Off-Balance Sheet Arrangements
We have no significant off-balance sheet arrangements that have or are
reasonably likely to have a current or future effect on our financial condition,
changes in financial condition, revenues or expenses, results of operations,
liquidity, capital expenditures or capital resources that are material to
stockholders.
Future Financings
We will continue to rely on equity sales of our common shares or debt financing
arrangements in order to continue to fund our business operations. Issuances of
additional shares will result in dilution to existing stockholders. There is no
assurance that we will achieve any additional sales of the equity securities or
arrange for debt or other financing to fund our operations and other activities.

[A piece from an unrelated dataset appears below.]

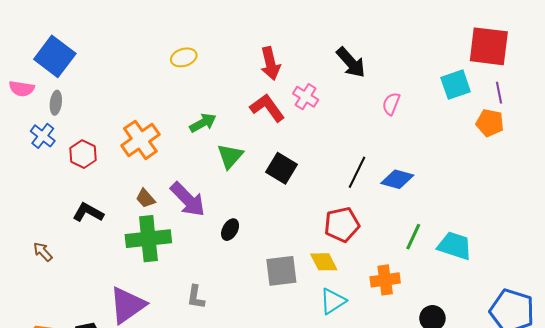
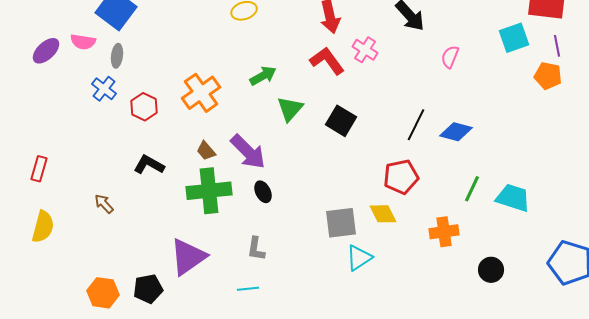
black ellipse: (230, 230) -> (263, 192), moved, turned -55
cyan triangle: (333, 301) -> (359, 258), moved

Critical Accounting Policies
Our financial statements and accompanying notes have been prepared in accordance
with United States generally accepted accounting principles applied on a
consistent basis. The preparation of financial statements in conformity with
U.S. generally accepted accounting principles requires management to make
estimates and assumptions that affect the reported amounts of assets and
liabilities, the disclosure of contingent assets and liabilities at the date of
the financial statements and the reported amounts of revenues and expenses
during the reporting periods.
We regularly evaluate the accounting policies and estimates that we use to
prepare our financial statements. A complete summary of these policies is
included in the notes to our financial statements. In general, management's
estimates are based on historical experience, on information from third party
professionals, and on various other assumptions that are believed to be
reasonable under the facts and circumstances. Actual results could differ from
those estimates made by management.
Recently Issued Accounting Pronouncements
The Company has implemented all new accounting pronouncements that are in
effect. These pronouncements did not have any material impact on the financial
statements unless otherwise disclosed, and the Company does not believe that
there are any other new accounting pronouncements that have been issued that
might have a material impact on its financial position or results of operations.